The Ministry of Finance will take the needed regulative reforms to turn the General Pension and Social Security Authority (GPSSA) into an investment entity, the Minister of Finance Mohamed Moeit said on Tuesday evening during an event organised by the Canada-Egypt Business Council (CEBC).
The government’s financial situation is strong as the Ministry of Finance will repay EGP 1.3tn to pension funds affiliated to the Ministry of Social Solidarity over seven years, the minister highlighted, explaining that EGP 160bn of the total sum will be repaid in the fiscal year (FY) 2019/20 and more EGP 170bn in FY 2020/21.

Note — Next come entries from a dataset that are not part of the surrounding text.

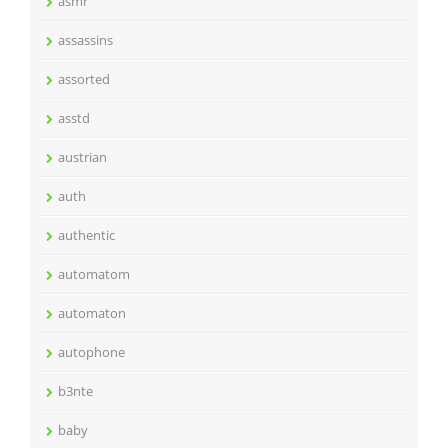
asmr
assassins
assorted
asstd
austrian
auth
authentic
automatom
automaton
autophone
b3nte
baby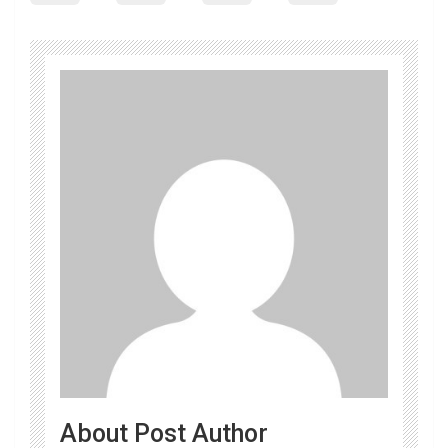
About Post Author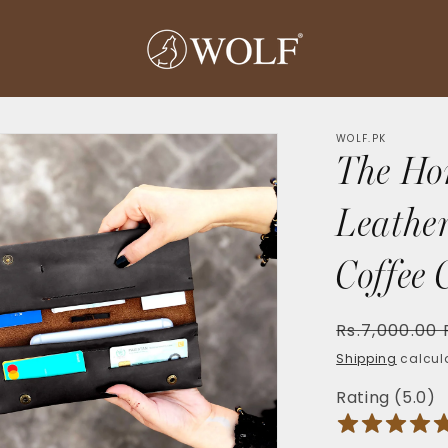
WOLF.PK
The Ho
Leather
Coffee 
Regular
Rs.7,000.00
price
Shipping
calcula
Rating (5.0)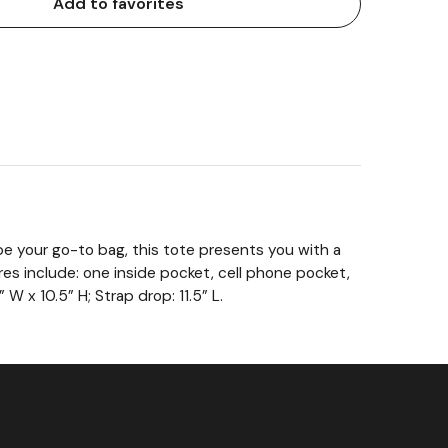
Add to favorites
 be your go-to bag, this tote presents you with a
ures include: one inside pocket, cell phone pocket,
 W x 10.5” H; Strap drop: 11.5” L.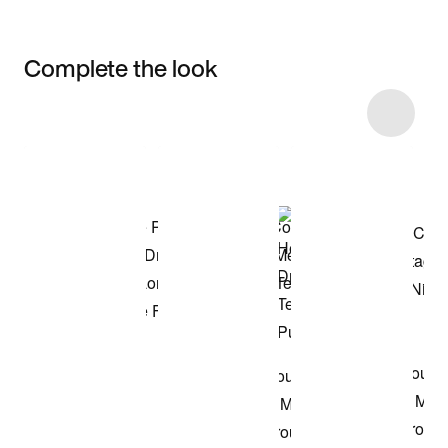
Complete the look
Item 3 of 26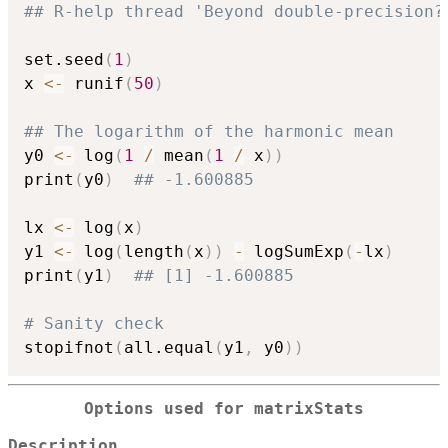
## R-help thread 'Beyond double-precision?
set.seed
(
1
)
x 
<-
 runif
(
50
)
## The logarithm of the harmonic mean
y0 
<-
 log
(
1
/
 mean
(
1
/
 x
)
)
print
(
y0
)
## -1.600885
lx 
<-
 log
(
x
)
y1 
<-
 log
(
length
(
x
)
)
-
 logSumExp
(
-
lx
)
print
(
y1
)
## [1] -1.600885
# Sanity check
stopifnot
(
all.equal
(
y1
,
 y0
)
)
Options used for matrixStats
Description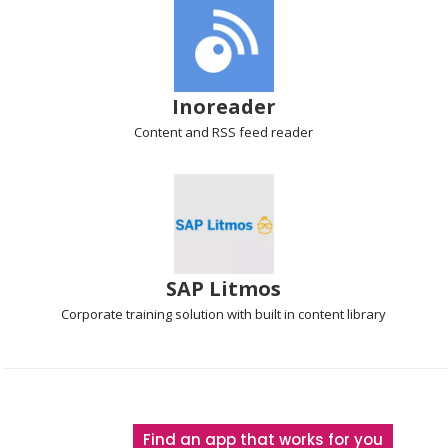
Inoreader
Content and RSS feed
reader
SAP Litmos
Corporate training solution
with built in content library
The
Find an app that works for you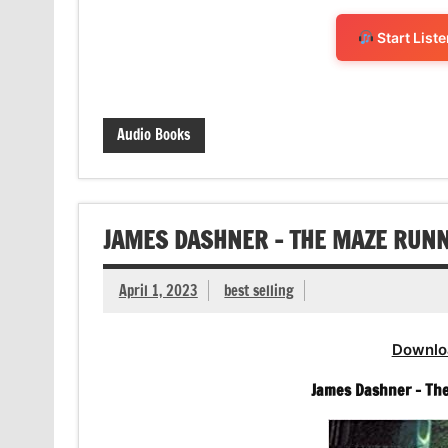
Start List
Audio Books
JAMES DASHNER – THE MAZE RUN
April 1, 2023
best selling
Downlo
James Dashner – Th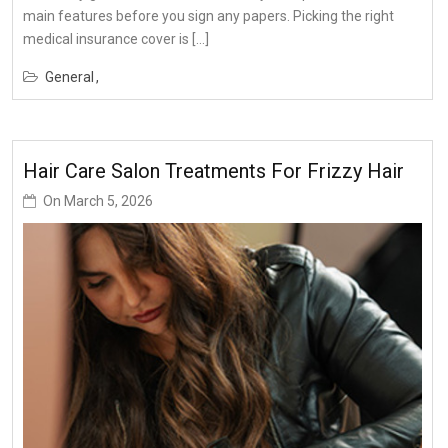
main features before you sign any papers. Picking the right
medical insurance cover is […]
General
Hair Care Salon Treatments For Frizzy Hair
On
March 5, 2026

“I agreed with the International Monetary Fund (IMF) to comprehensively develop the pension system to make it contribute to the economy as is the case in many countries,” Moeit stated.
He asserted his ministry’s commitment to implement the current taxation policy “without sudden changes” in line with the growing tax collection and attempts to integrate the informal sector in the economy.
“We would like to build trust with tax payers. No amendments to any of the taxation laws will be made without social dialogue,” he assured.
I agreed with the Micro, Small, and Medium Enterprises Development Agency (MSMEDA) to be the only governmental entity that is responsible for issuing licenses to MSMEs. The small businesspersons will only deal with MSMEDA, the minister stated.
He added that MSMEs will pay very low taxes without checking their financial budgets for three years to further encourage them to enter formal market.
Egypt has suffered from a very tough economic situation before implementing the reform programme that required the authorities to take decisive measures to control it, the minister mentioned.
“When I leave my position, I am sure that Egypt’s economic situation will be better than it was years ago before the programme. The reforms take eight years to be fully implemented and we are in the 6th year now,” Moeit added.
Egypt is expected to achieve more positive indicators over the next couple of years, the minister said, noting that the GDP growth will hike to 7% in FY 2021/22 compared to 6% in FY 2019/20.
Egypt’s GDP growth before the 2011 revolution was at the range of 5-6% which was good, but it was not inclusive and lacks the fair wealth distribution, the minister asserted, adding that after the revolution, the growth was very limited even in negative figures in some periods.
“The advantage of the current 6% GDP growth is that it reaches all areas of the country. There are many road networks that are being implemented and sanitation projects nationwide. All those investments create job opportunities for Egyptians,” the minister explained.
Economic factors that contribute to the current GDP growth positively changed as investment contributes by 2.5% of growth while consumption is decreased, the minister stated.
The government aims at supporting the GDP growth in line with controlling the public budget to decrease the deficit as well as debts, and increase budget revenues, the minister said, noting, “our engine in the next period is encouraging exports, GDP growth, and creating jobs.”
Unemployment figures are declining as well as the budget deficit, the minister shared, adding that his ministry aims to achieve EGP 124bn primary surplus to decrease borrowing needs.